Some believe that we can deal with the problem by relying on monetary policy alone, but I do not think that it will do the job. I shall again quote from Keynes. In a lecture that he gave in 1932, he said:
"It may still be the case, that the lender, with his confidence shattered by his experience, will continue to ask for new enterprise rates of interest which the borrower cannot expect to earn ... If this proves to be so, there will be no means of escape from prolonged and perhaps interminable depression except by direct state intervention to promote and subsidise new investment".
That reminds us that getting the money to flow is a two-way business. It depends on the expected earnings of the borrowers as well as on the price and quantity of money provided by the lender. A great deal of investment will inevitably be delayed until profit expectations rise, whatever the rate of interest. I think that the Secretary of State indicated the importance of the expectations of the borrower.

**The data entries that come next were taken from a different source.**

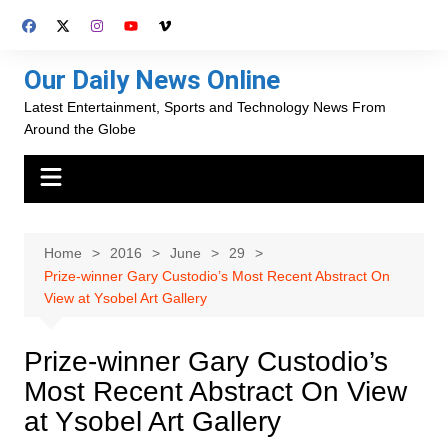
Skip
to
content
Our Daily News Online
Latest Entertainment, Sports and Technology News From
Around the Globe
Home
2016
June
29
Prize-winner Gary Custodio’s Most Recent Abstract On
View at Ysobel Art Gallery
Prize-winner Gary Custodio’s
Most Recent Abstract On View
at Ysobel Art Gallery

The Bank of England's base rate has come down to 2 per cent; mortgages are stuck at 5 to 6 per cent. Everyone from the Prime Minister downwards is telling the banks that they have to lend, but they will not lend until it is prudent for them to do so for two reasons: first, they fear more losses ahead from toxic assets or recession-induced business failures; and, secondly, the new capital put in by the Government is at such penal rates that they want to repay it as quickly as possible, the easiest way being to stop lending. This flight into cash is a familiar feature of all downturns. It gives people a sense of security. Cash postpones the decision that you have to make to spend. Even a relatively weak currency such as the dollar may at moments of high pessimism seem more secure than any other asset, as we are seeing at the moment.
That leaves fiscal policy. It would have been better had we been able to start the fiscal stimulus from a position of surplus, but, still, this weapon will certainly be needed. If the output gap figures are right, it will have to be more than the 1 or even 2 per cent of GDP that has so far been suggested; it will perhaps have to more like 3 to 4 per cent of GDP.

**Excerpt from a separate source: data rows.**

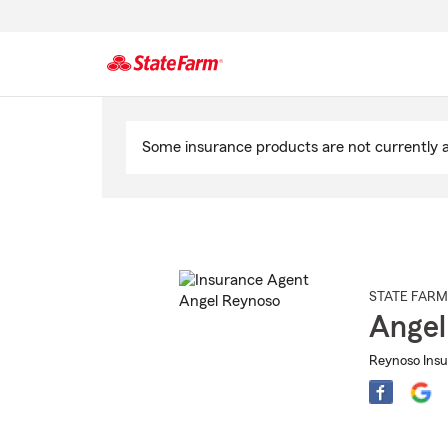
Start
Of
Some insurance products are not currently av
Main
Content
STATE FARM
Angel
Reynoso Insu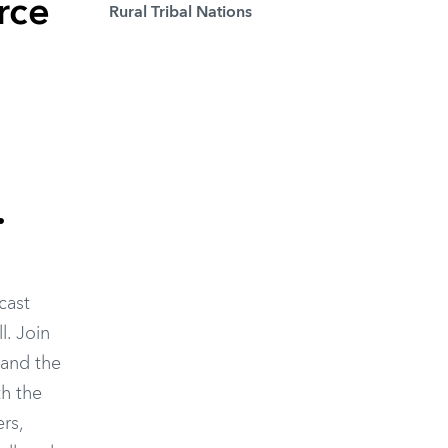
rce
Rural Tribal Nations
.
cast
l. Join
 and the
th the
rs,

In devising this fiscal stimulus, I would certainly put my main emphasis on government spending. When private sector spending falls, the only secure way to get increased spending is for the Government to spend the money themselves. Many projects in the pipeline can be accelerated. I have only one suggestion: will the Government not consider suspending for one year the most important planning regulations that hold up the start of big projects? Many of them are based on worst-case scenarios; now we have a worst case of a graver kind, which should take priority.
That we will come through the crisis I have no doubt. We will need to think seriously and constructively about the kind of political economy with which we wish to emerge at the end of it. I shall make just four short points. First, we need to revise macro policy to be able to take into account asset bubbles and to make use of macro-prudential instruments. Secondly, we need to strengthen banking regulation on an international basis. Thirdly, we need a way of liquidating the huge global imbalances that have been a major cause of financial excess in America. That means talking about exchange rates. We cannot avoid that; it is an essential part of a Bretton Woods 2. Finally, we need to consider whether, as a society, we want to tolerate the extreme inequalities of wealth and income that have built up over the last 20 years, especially at the very top. The emergence of an insolent, largely footloose, financial aristocracy—or, I should say, plutocracy—is the direct result of the dominance of the financial services sector in our economy, the freeing of capital movements from national control and a reversal of the previously equalising tax policies in the Reagan and Thatcher years. A big crisis gives us the opportunity to consider that. But first the recovery.